Joel Clark, co-founder and president of RVshare, a peer-to-peer RV rental marketplace akin to Airbnb, just landed a $50 million equity investment from Austin’s Tritium Partners. And he and co-founder Mark Jenney are leaving more than half of it on the table.

“By being a company with real revenues that wasn’t burning through cash, we’ve had the luxury of picking our pitches, waiting for the right timing and the exact right partner,” Clark says. “The timing was finally right and the partner was finally right to really pour gas on the fire and just completely run away with the market.”

RVshare is only calling down $20 million of the $50 million commitment for now. Terms of the investment were not disclosed.

The HomeAway connection

This isn’t Tritium’s first foray into the peer-to-peer space. The PE firm’s managing partners Phil Siegel and David Lack led the first investment in vacation rental giant HomeAway, which was bought by Expedia in 2016 for $3.9 billion.

"I led HomeAway's first investment … and the parallels between HomeAway and RVshare are significant," Siegel said in a prepared statement. "HomeAway … took vacation home rentals from a fringe category to a celebrated mainstay of global travel. With a massive lead and substantial funding, we see RVshare doing the same for RV rentals."

And to help the company get to its destination, RVshare put a new CEO in the driver’s seat: Jon Gray, who just happens to be the former chief revenue officer and employee No. 3 at HomeAway.

“It really speaks to the opportunity at hand and beyond just the trajectory that we’re already on and the growth path that we’ve seen historically,” Clark says. “What gets us really excited is when we think about the fact that Jon looks at what we’re doing and the market opportunity that we have here and the addressable market and he sees the opportunity to do the same — the opportunity to not only keep growing the company as it is right now, but take the category itself and take it from fringe to mainstream.”

Gray, who joined the firm in January, sees plenty of upside. "The RVshare team has already built a great company, but we have only scratched the surface of where this business, and category, can go,” he said in a statement released at the time of his hire.

RVshare is by no means alone in the market with as many as 10 competitors. San Francisco-based Outdoorsy just landed a $25 million Series B funding led by Aviva Ventures and Altos Ventures.

Explosive growth

Founded in 2013 as an aggregator facilitating connections between RV owners and potential renters, RVshare gained speed in 2015 when it secured an exclusive relationship with RV rental insurer MBA Insurance and launched a platform that handles every aspect of the peer-to-peer RV rental transaction.

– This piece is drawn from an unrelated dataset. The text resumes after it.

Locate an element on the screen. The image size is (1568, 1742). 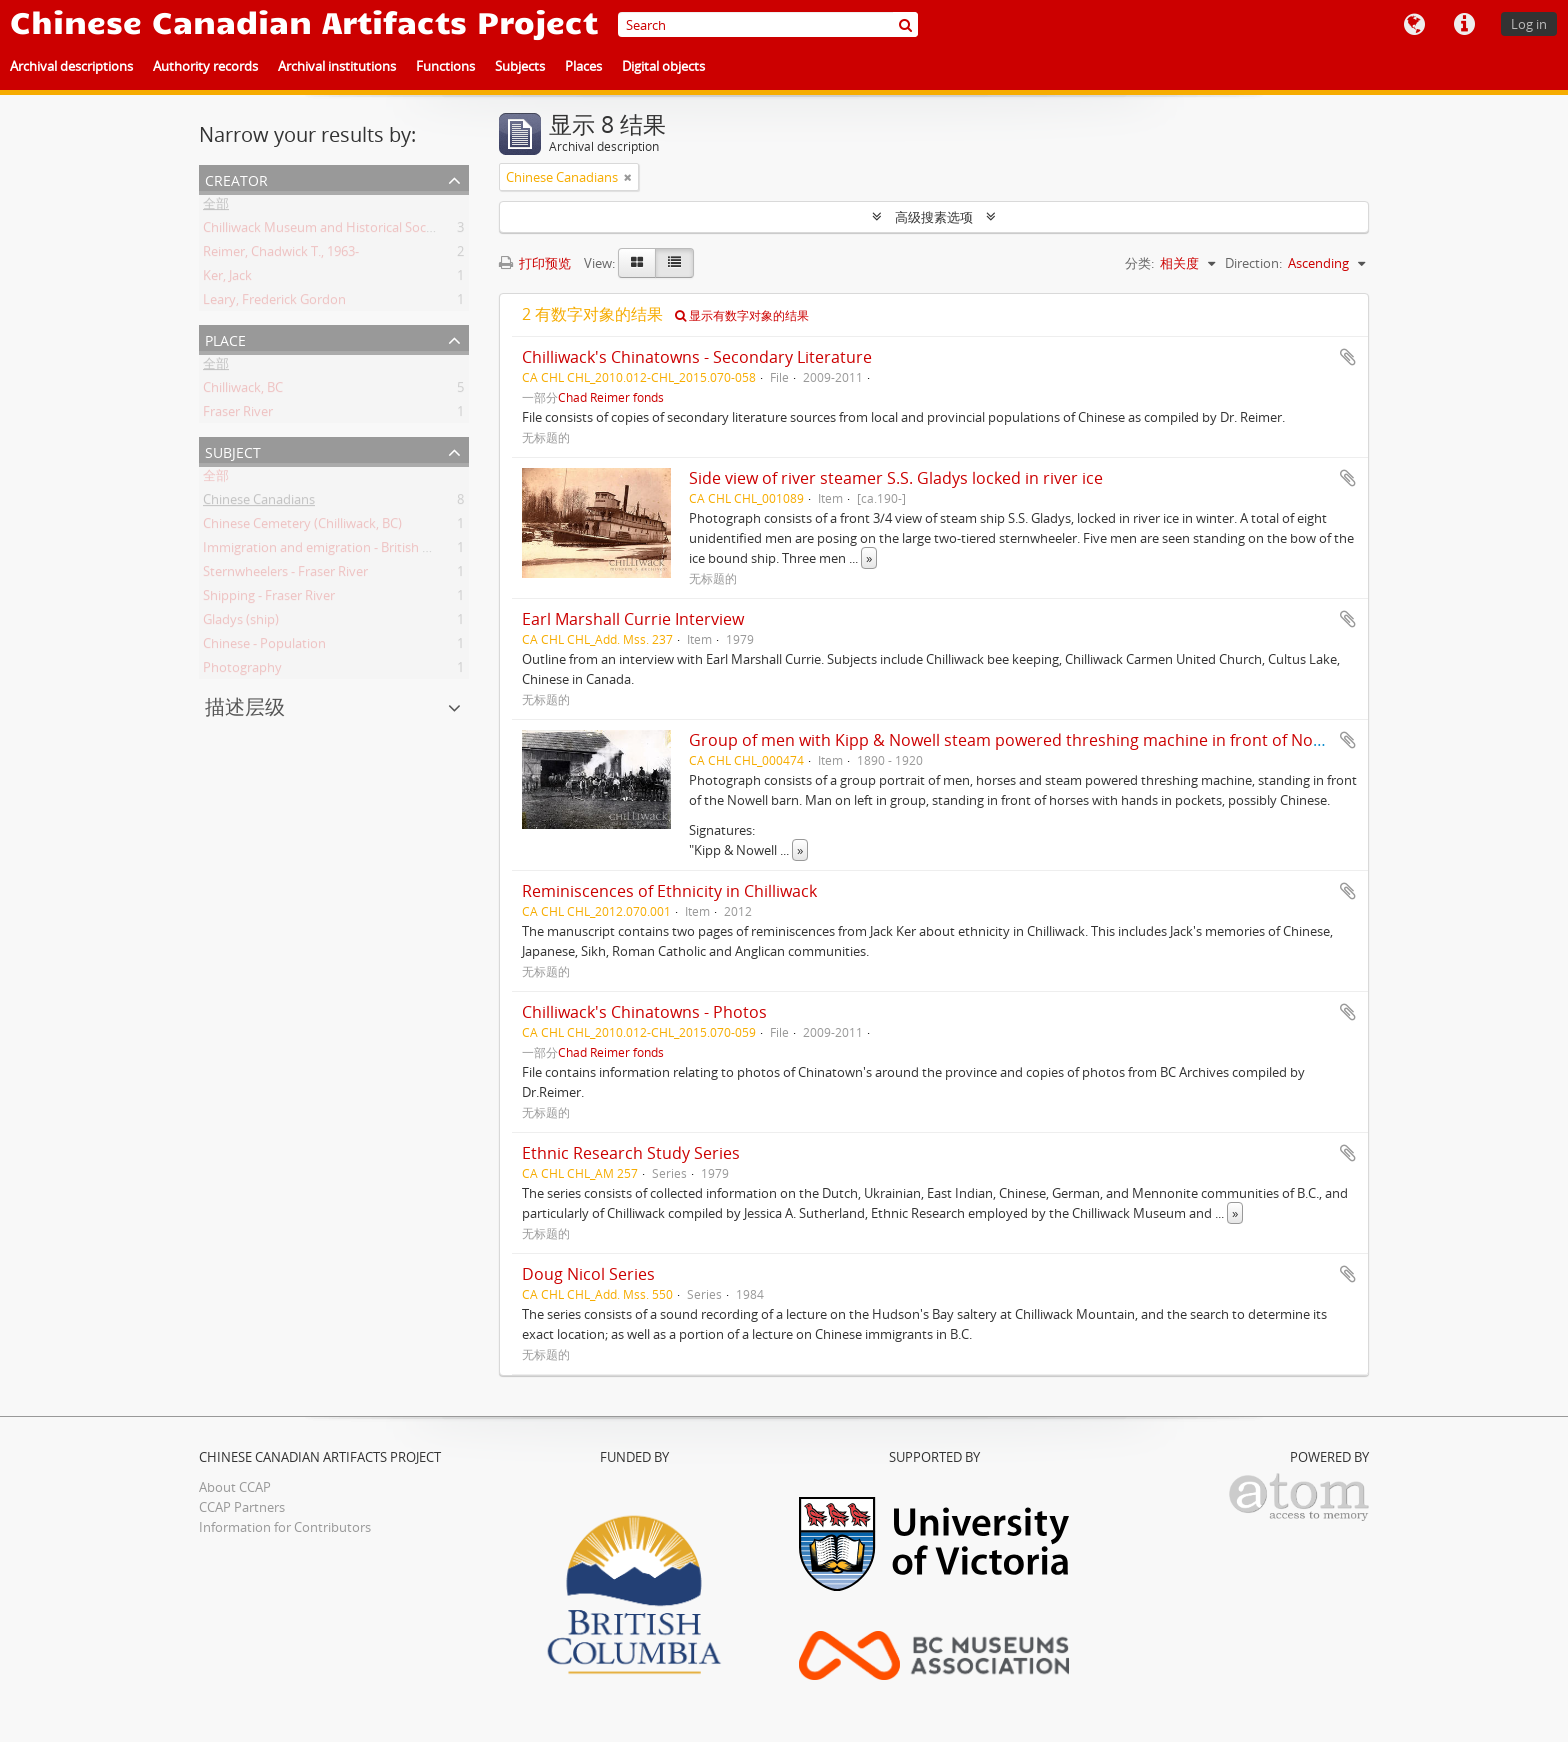 Chinese Canadians is located at coordinates (259, 503).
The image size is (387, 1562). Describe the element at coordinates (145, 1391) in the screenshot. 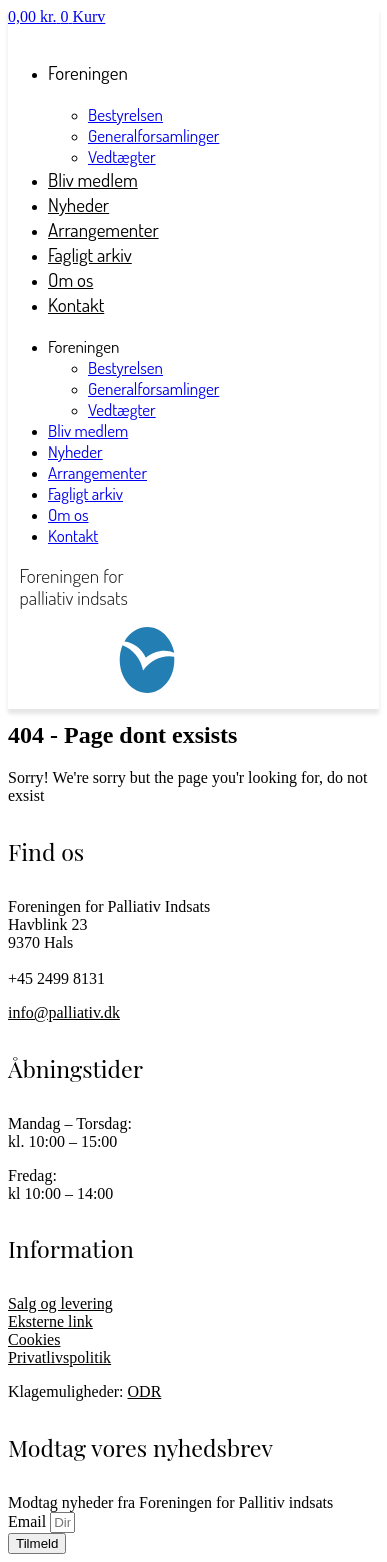 I see `ODR` at that location.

The company went from sitting on the shoulder to taking a piece of every transaction, from 15 percent to 25 percent on vehicles that run from $60 to $450 a night.

In the two years since, RVshare has grown from five employees to more than 50, including Brent Callister, former manager of eMarketing for Orbitz Worldwide.

Clark wouldn’t share revenue or transaction volume, but he said the company’s operations have been strong enough that RVshare has turned down investment offers over the past four years. The $20 million it’s calling down from Tritium just lets RVshare put its foot on the gas.

“We could’ve kept growing at the pace we were growing at without any funding at all,” he says. “We confidently know how to deploy that amount of capital and we’re very confident that we can grow the business massively with that amount and maybe then we don’t need the rest.”

RVshare plans to use the investment to fund enhancements in user experience and hire more top-tier talent, especially at the executive level and for the product, engineering and sales departments. The influx of cash means the company doesn’t need to prioritize how it attacks those initiatives, and it gives it the money to aggressively advertise.

This year, RVshare opened an office in Austin to capture the tech talent in that market, with plans to establish a team there that it expects to be equal in size to the crew in Akron to help as it pursues growth. It also recently announced a partnership with, an Ottawa-based P2P, RV rental platform, to help guide the way as it crosses the border into the Canadian marketplace.

While RVshare’s business is gaining speed, Clark says the company is here to stay.

“At our heart, we’re an Akron business and it’s been imperative to the way we’ve approached things,” he says. “It’s the reason that we’ve waited nearly five years now to take any outside capital, because we were never going to put ourselves in a position where we were raising capital because we needed to raise capital.

“We were going to build a real business with real revenues and real profits. And because we did that, because we stayed true to our Akron roots and we built a real business, even though it’s an internet business, it’s now put us in a position that we can really pick our pitches when it comes to what money we use to really scale up growth from this point forward.”